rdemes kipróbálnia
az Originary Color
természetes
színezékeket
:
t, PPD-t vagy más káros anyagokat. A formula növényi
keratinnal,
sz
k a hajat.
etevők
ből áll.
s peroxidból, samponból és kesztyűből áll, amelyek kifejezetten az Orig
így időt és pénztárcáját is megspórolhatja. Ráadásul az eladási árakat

--

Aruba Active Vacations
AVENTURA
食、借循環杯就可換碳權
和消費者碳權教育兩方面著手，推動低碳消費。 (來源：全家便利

About this task:
The response should hold exactly the lines starting at the line with "rdemes kipróbálnia" and ending at the line with "s peroxidból, samponból", and no other line of the material above.

Solution:
rdemes kipróbálnia
az Originary Color
természetes
színezékeket
:
t, PPD-t vagy más káros anyagokat. A formula növényi
keratinnal,
sz
k a hajat.
etevők
ből áll.
s peroxidból, samponból és kesztyűből áll, amelyek kifejezetten az Orig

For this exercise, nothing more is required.